Outros réus também adotaram uma postura mais comedida ao depor. Pela manhã, o almirante Almir Garnier, ex-comandante da Marinha, negou envolvimento com planos golpistas e refutou críticas ao sistema eleitoral. Ele também afirmou não ter oferecido tropas para respaldar qualquer ruptura institucional e chegou a lamentar os ataques antidemocráticos de 8 de janeiro de 2023:

— Foi algo muito, muito triste. A nação brasileira realmente não precisava disso — disse Garnier.

O ex-ministro da Justiça Anderson Torres foi mais um a recuar em relação a posicionamentos anteriores. Questionado por Moraes sobre mensagens em que mencionava possíveis indícios de hackeamento das urnas, descartou haver evidências nesse sentido:

— No âmbito do Ministério da Justiça, sem considerar a Polícia Federal, não há nenhum setor que trabalhe com esse tipo de investigação. Tecnicamente, nunca recebi qualquer informação apontando fraude nas urnas — declarou o ex-ministro.

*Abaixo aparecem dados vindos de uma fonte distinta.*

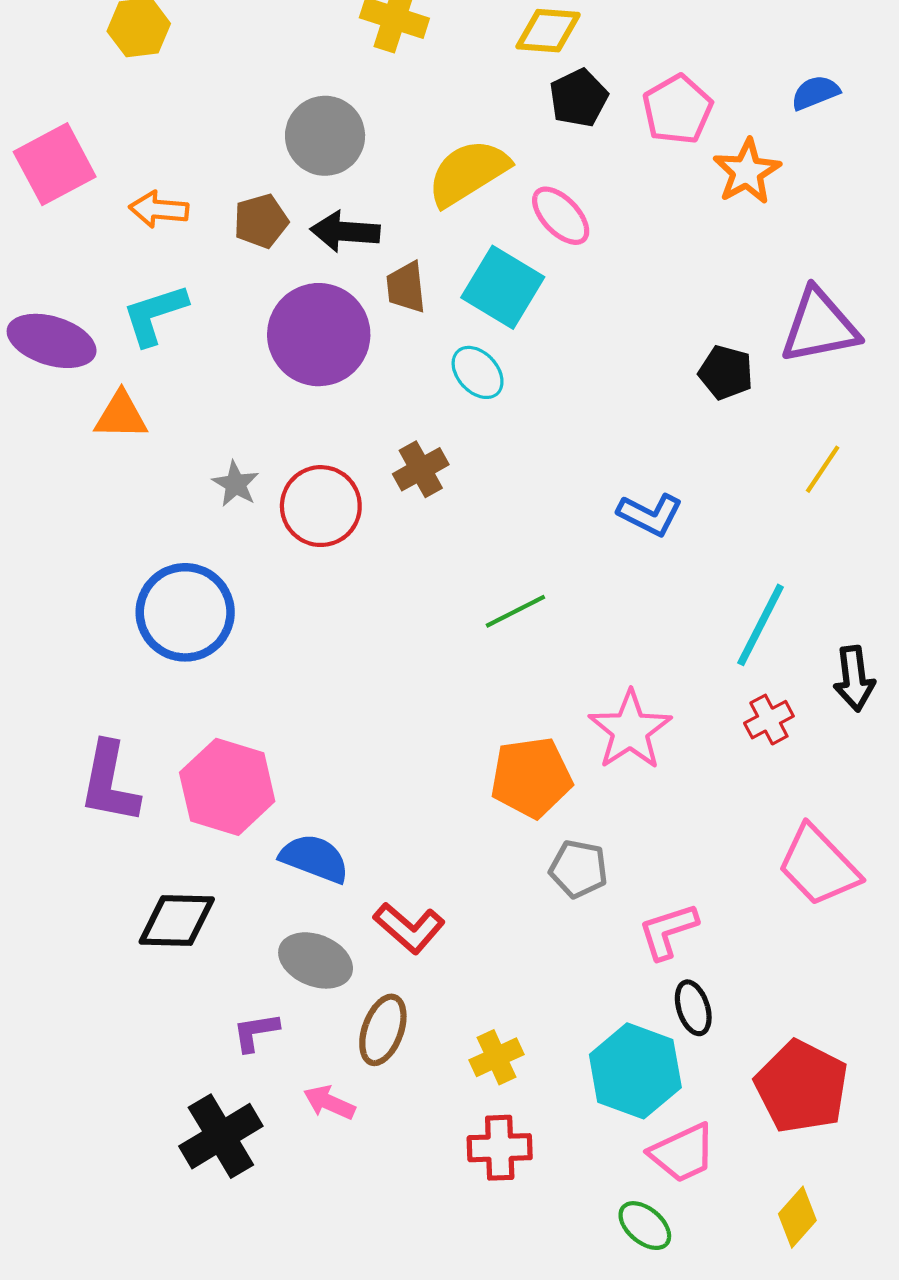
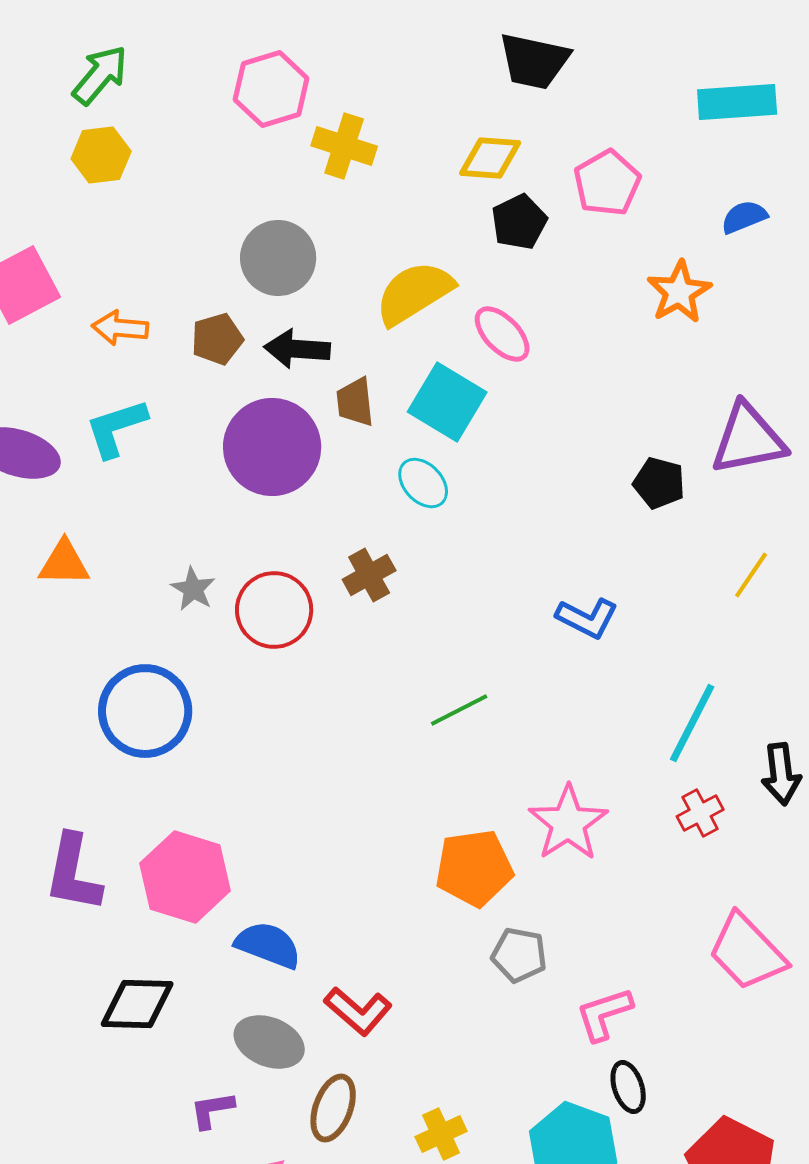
pink pentagon: (677, 109) -> (607, 183), moved
orange triangle: (121, 416) -> (64, 563), moved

Segundo a PF, Torres pediu empenho em questionamentos à lisura do processo eleitoral durante uma reunião ministerial. “Quero que cada um pense no que pode fazer previamente, porque todos vão se f...”, disse o então ministro, chegando a usar um palavrão.

Segundo a depor, ainda anteontem, o deputado federal Alexandre Ramagem (PL-RJ), ex-diretor da Agência Brasileira de Inteligência (Abin), também foi cauteloso. Questionado sobre suas manifestações públicas contra as urnas eletrônicas, declarou que todas foram de cunho privado.

“Por tudo que tenho pesquisado, mantenho total certeza de que houve fraude nas eleições de 2018, com vitória do senhor (Bolsonaro) no primeiro turno. Todavia, ocorrida na alteração de votos”, diz trecho de documento encontrado pela PF no e-mail de Ramagem.